Creating an enterprise out of fashion dolls

Annie Baird and Yvonne Walrond have fashioned a partnership that seeks to popularize their colourful and decidedly attractive fashion dolls that have to potential to set a new trend in home-decoration.

Both are passionate about developing a craft which they embraced as a hobby into something more – a successful business. In entrepreneurial terms, they are still light years away from success but their talent is evident and with trends in home décor changing these days, like the wind, a major market may well be just around the corner.

Both women are 59 years old. Baird is a Pouderoyen resident who, along with her husband, has created and vended items of craft for years. She learnt to work with her hands under the tutelage of her mother-in-law, Dolly Jacobs, a one-time Home Economics teacher. For more than 40 years she had been involved in the making and marketing of crocheted products, including dolls. Lacking in either meaningful investment capital or conventional marketing skills, Baird’s promotional pursuits were confined to travelling to open markets in Parika, Linden, Leonora, Georgetown and parts of Essequibo. The craft markets and shows were a no, no; she simply could not afford them. She plans to be at GuyExpo this year for the first time.

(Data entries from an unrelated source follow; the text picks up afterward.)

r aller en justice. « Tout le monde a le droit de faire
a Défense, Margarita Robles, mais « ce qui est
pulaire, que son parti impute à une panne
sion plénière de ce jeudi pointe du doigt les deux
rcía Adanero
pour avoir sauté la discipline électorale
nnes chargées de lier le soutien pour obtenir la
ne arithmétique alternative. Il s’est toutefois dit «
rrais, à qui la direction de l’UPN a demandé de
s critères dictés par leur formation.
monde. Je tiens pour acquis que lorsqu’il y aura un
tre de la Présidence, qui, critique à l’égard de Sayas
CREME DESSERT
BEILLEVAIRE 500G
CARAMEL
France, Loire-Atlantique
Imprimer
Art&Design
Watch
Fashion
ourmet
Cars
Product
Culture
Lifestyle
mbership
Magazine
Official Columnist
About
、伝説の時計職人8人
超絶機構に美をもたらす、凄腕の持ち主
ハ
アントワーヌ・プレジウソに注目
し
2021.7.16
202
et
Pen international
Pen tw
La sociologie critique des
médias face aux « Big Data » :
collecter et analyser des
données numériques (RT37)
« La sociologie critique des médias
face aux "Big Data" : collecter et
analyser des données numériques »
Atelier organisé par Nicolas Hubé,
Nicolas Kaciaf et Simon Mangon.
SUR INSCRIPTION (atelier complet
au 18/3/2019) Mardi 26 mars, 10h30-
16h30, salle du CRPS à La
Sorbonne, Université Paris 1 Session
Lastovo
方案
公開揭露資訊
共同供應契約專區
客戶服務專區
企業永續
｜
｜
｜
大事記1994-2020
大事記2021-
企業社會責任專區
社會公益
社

Yvonne Walrond and Annie Baird
Their decorative dolls

There were other challenges too. She never believed that her crocheted products could ever measure up to elaborate exoticism reflected in the more attractive imports. The notion created in her the persona of an underachiever. That was where Walrond came in. A relatively recent re-migrant from the United States, she too has a passion for working with her hands. Baird had gone to her sister’s home and seen one of Walrond’s woolen dolls which she had brought her as a gift. The proverbial penny dropped! The quality of the product reposed to a large extent in the type of material that Walrond was using to create her dolls.

Walrond’s manufacturing method was simple. Utilizing her ready access to products she acquired dolls and other accessories, she simply knitted the wool onto the dolls, an approach that left her free to apply her own creative touches. Walrond favours the internationally famous Red Heart yarn which she believes makes “all the difference” to the quality of the product.

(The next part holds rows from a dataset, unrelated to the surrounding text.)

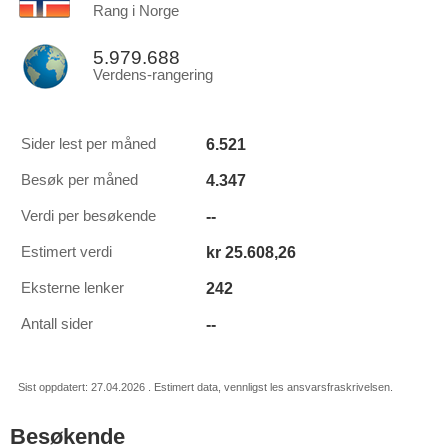
Rang i Norge
5.979.688
Verdens-rangering
6.521
Sider lest per måned
4.347
Besøk per måned
--
Verdi per besøkende
kr 25.608,26
Estimert verdi
242
Eksterne lenker
--
Antall sider
Sist oppdatert: 27.04.2026 . Estimert data, vennligst les ansvarsfraskrivelsen.
Besøkende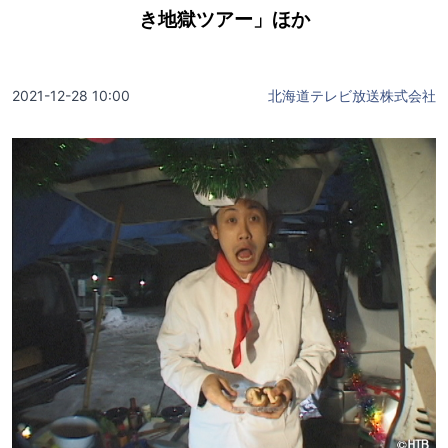
き地獄ツアー」ほか
2021-12-28 10:00
北海道テレビ放送株式会社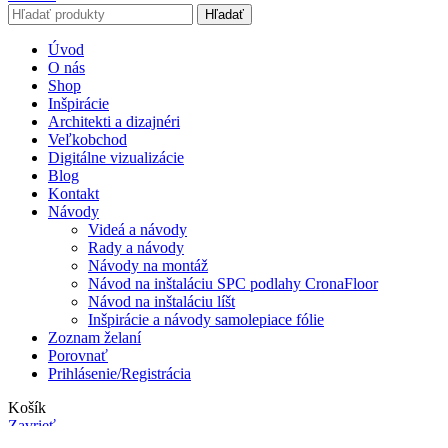
Hľadať
Úvod
O nás
Shop
Inšpirácie
Architekti a dizajnéri
Veľkobchod
Digitálne vizualizácie
Blog
Kontakt
Návody
Videá a návody
Rady a návody
Návody na montáž
Návod na inštaláciu SPC podlahy CronaFloor
Návod na inštaláciu líšt
Inšpirácie a návody samolepiace fólie
Zoznam želaní
Porovnať
Prihlásenie/Registrácia
Košík
Zavrieť
Facebook
Instagram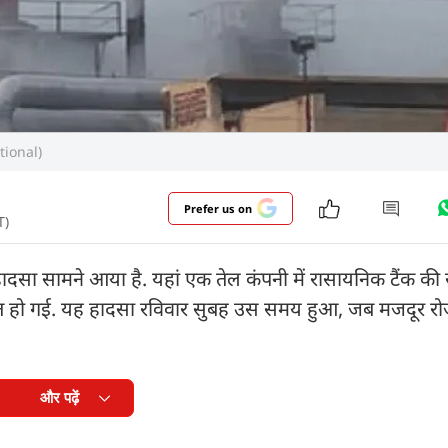
tional)
Prefer us on
T)
ड़ा हादसा सामने आया है. यहां एक तेल कंपनी में रासायनिक टैंक क
 मौत हो गई. यह हादसा रविवार सुबह उस समय हुआ, जब मजदूर र
और पढ़ें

A firm partnership has been established and when Stabroek Business met the two women at Pouderoyen last weekend they were discussing the importation of fresh consignments of dolls, accessories and wool. The partnership having moved into business mode they were considering the costs and how the money was to be accumulated.

The transformation has been considerable. For Walrond, particularly, the emphasis has shifted from simply gifting her creations to family and friends to seriously contemplating their market value.

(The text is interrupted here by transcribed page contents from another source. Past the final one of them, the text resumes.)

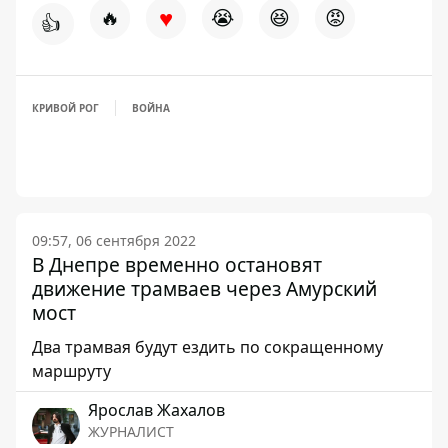
♥
🔥
😭
😆
😡
👍
КРИВОЙ РОГ
ВОЙНА
09:57, 06 сентября 2022
В Днепре временно остановят
движение трамваев через Амурский
мост
Два трамвая будут ездить по сокращенному
маршруту
Ярослав Жахалов
ЖУРНАЛИСТ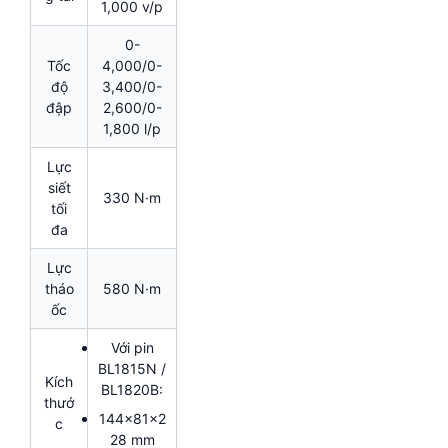
1,000 v/p
0-
Tốc
4,000/0-
độ
3,400/0-
đập
2,600/0-
1,800 l/p
Lực
siết
330 N·m
tối
đa
Lực
tháo
580 N·m
ốc
Với pin
BL1815N /
Kích
BL1820B:
thướ
144x81x2
c
28 mm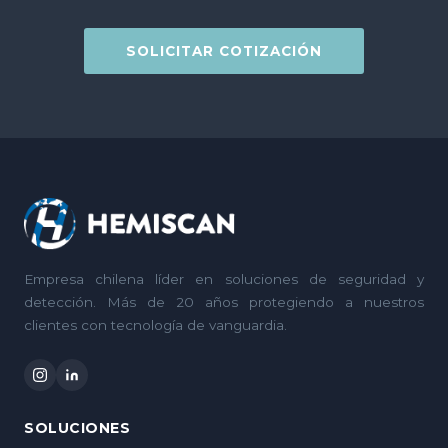
SOLICITAR COTIZACIÓN
Empresa chilena líder en soluciones de seguridad y
detección. Más de 20 años protegiendo a nuestros
clientes con tecnología de vanguardia.
SOLUCIONES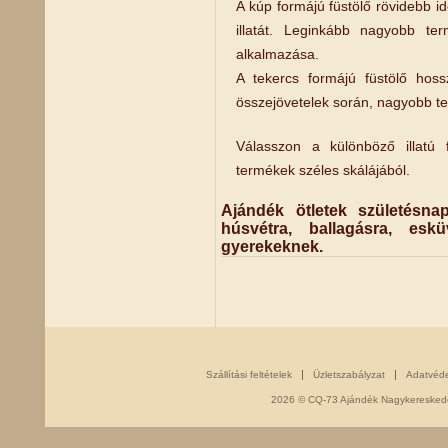
A kúp formájú füstölő rövidebb 
illatát. Leginkább nagyobb te
alkalmazása.
A tekercs formájú füstölő hoss
összejövetelek során, nagyobb te
Válasszon a különböző illatú f
termékek széles skálájából.
Ajándék ötletek születésnap
húsvétra, ballagásra, esk
gyerekeknek.
Szállítási feltételek
Üzletszabályzat
Adatvéd
2026 © CQ-73 Ajándék Nagykereskedés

The acquisition of the next consignment of raw material will coincide with Walrond being in the USA on holiday shortly. The two anticipate a short-term investment of around $500,000 in purchases. Red Heart wool, Yvonne says, currently costs US$3 per ounce, while the dolls cost around US$3 each.

Buoyed by the mutual support they now give to each other, their dolls have caught on considerably in recent months. Baird’s recent trip into George-town with a consignment of dolls, was, she says, a considerable success. The creativity of the partners has yielded a variety of dolls ranging from living room and bedroom fashion cushions to days-of-the-week dolls. They currently work for mark-ups of between $500 and $1000, their cost of production ranging from $4,000 to $8,000.

It takes several hours to fashion a doll and both women welcome the opportunity afforded by both the range of colour and texture which the high-quality wool offers to allow them to parade their creativity. Last weekend this newspaper was afforded the opportunity of viewing a varied collection of dolls adorned in costumes depicting cultural traditions, contemporary fashion, rituals and ceremony. It is just the sort of thing that could catch on among craft lovers.

Up until now the two women have focused their efforts on building a partnership and both say they are now keen to enter a phase of going after markets more aggressively. Establishing an outlet of their own and probing export possibilities is a longer-term ambition. Branding their product here and broadening the range of dolls they produce to cater for a wider range of tastes, occasions and socio-cultural appetites is the present priority. It is a pursuit that appears laden with promise.